Defendant appeals from a jury conviction of third degree assault, § 565.070, RSMo. 1978, a class “C” misdemeanor. He was sentenced to ten days in the Montgomery County Jail. We affirm.
Defendant, a man of 57 years of age, standing 5’ 7" and weighing 170 pounds, was a visitor in the trailer home of victim’s mother one Saturday evening in August of 1980. Mother and three children by a former marriage, including victim, a boy of thirteen and weighing about sixty pounds, were present. All but the oldest child, Vickie, were in the living room watching a television movie. Vickie was in mother’s bedroom listening to a radio.
At approximately 9:30 p. m., victim turned off the radio and Vickie began to cry. The upshot of this turn of events was that defendant and victim became involved in an altercation, with victim receiving a cut and swollen lip. Victim and his other sister, Sharon, said defendant struck victim with his closed fist. Defendant testified that victim had kicked defendant on both legs, so he grabbed the boy and held him down until mother appeared, at which point she “slapped the hell out of him.” The jury obviously did not believe defendant’s self-defense assertion.
In order to further the self-defense issue, defendant’s trial lawyer tried, without success, to elicit information during cross-examination of mother about the fact that victim was an uncontrollable child.
Q. When did he (victim) leave your custody?
A. Around the 6th of June he came.
Q. When did he leave your custody?
A. In October, around the 5th of October.
*70Q. Why did he leave your custody? Why was his custody taken away from you at that time?
(By the Prosecutor) I object to the materiality of this. (By the Court) Sustained.

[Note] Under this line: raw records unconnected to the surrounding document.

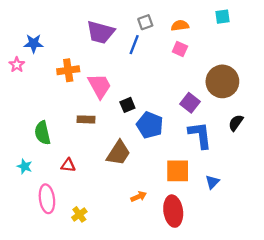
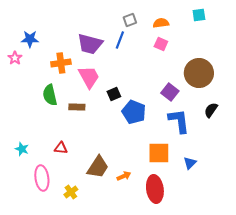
purple trapezoid: (101, 32) -> (90, 44), moved
green semicircle: (42, 133) -> (50, 95), moved
brown trapezoid: (118, 153) -> (98, 167), moved

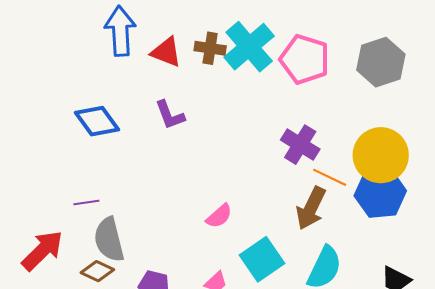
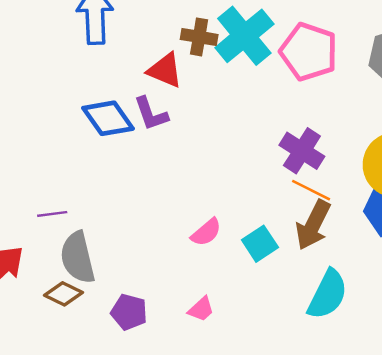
red triangle: (166, 52) -> (165, 70), moved
blue diamond: (97, 121) -> (108, 118), moved
orange line: (330, 177) -> (311, 190), moved
cyan square: (262, 259) -> (260, 244), moved, size x0.7

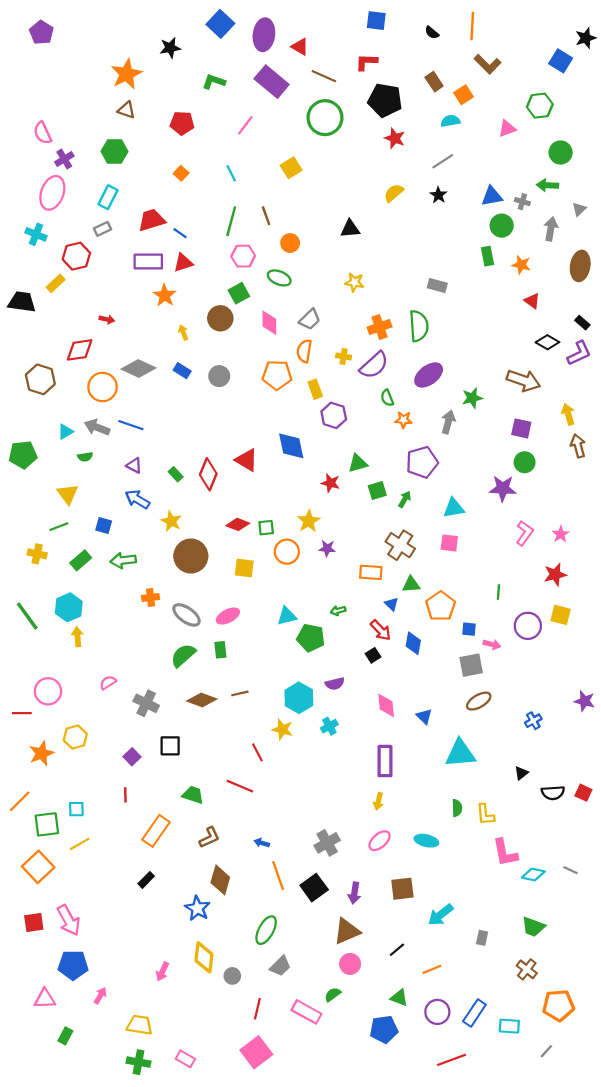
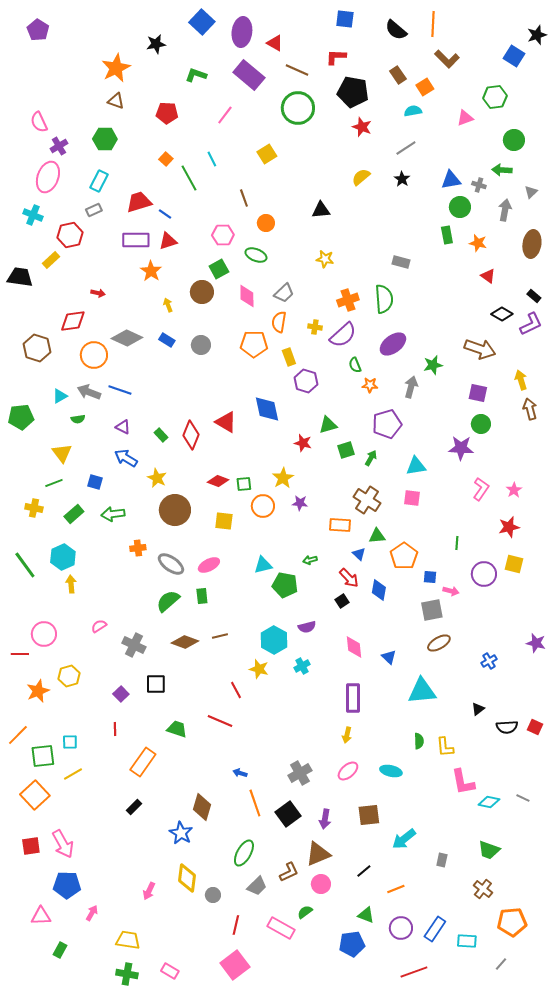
black semicircle: (432, 33) -> (396, 30), size x1.6
green line: (231, 221) -> (189, 178), moved, turned -44
brown L-shape: (209, 837) -> (289, 872), moved

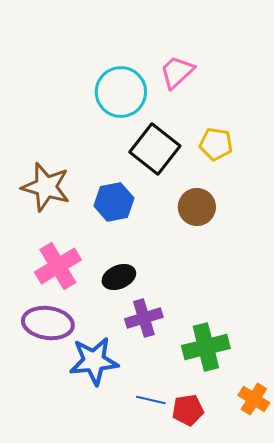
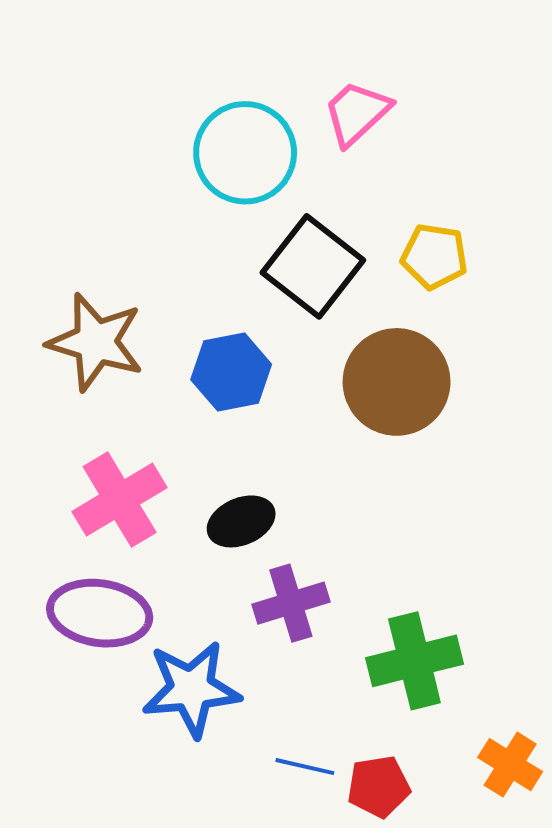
brown circle: (197, 207) -> (397, 382), size x1.4

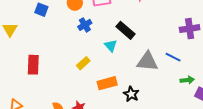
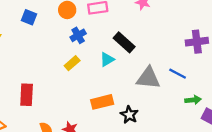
cyan triangle: (111, 46) -> (107, 59), turned 40
yellow rectangle: (83, 63) -> (72, 63), moved
red rectangle: (33, 65) -> (27, 95), moved

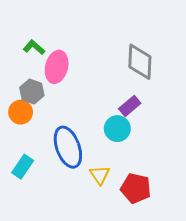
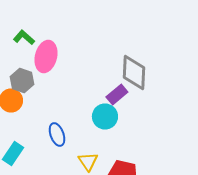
gray diamond: (140, 62) -> (134, 72), moved
blue ellipse: (68, 147) -> (57, 134), size x0.6

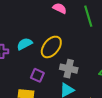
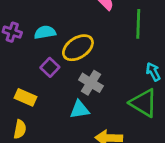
purple square: (37, 75) -> (50, 67), moved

Defendant maintains the above colloquy did not involve an inquiry as to individual acts of violence. He alleges the questions merely sought to adduce that victim had the reputation of being of a turbulent propensity. State v. McDonald, 527 S.W.2d 380, 381 (Mo.App.1975).
After the objection was sustained, defendant’s trial lawyer made no offer of proof, nor did he ask any other questions in this regard. It is not error to exclude evidence, the relevance of which is not apparent, without a showing by the party seeking its admission of the nature of the testimony and the purpose for which it is offered. State v. Rogers, 578 S.W.2d 362, 363 (Mo.App.1979). We rule this point against defendant.
Defendant also asserts the trial court erred in allowing the prosecutor to comment in final argument on the failure of defendant to call Vickie as a witness. He failed to preserve this point for review by failing to object. If an objection to forbidden discourse is not made when it is being delivered to the jury, it comes too late when, as here, it is advanced for the first time in a motion for new trial. State v. Higgins, 619 S.W.2d 94, 95 (Mo.App.1981). Defendant asks us to review under the plain error doctrine, Rule 29.12. Review under the plain error doctrine is not warranted unless the error is determined to have had a definite impact on the jury. State v. Johnson, 615 S.W.2d 534, 536 (Mo.App.1981).
While Vickie may have been equally available to the prosecution as to the defense, we find no manifest injustice. Statements made in closing argument infrequently affect substantial rights or result in manifest injustice or the miscarriage of justice so as to result in plain error compelling reversal of a conviction. State v. Higgins, supra.
Judgment affirmed.
REINHARD, P. J., and DOWD, J., concur.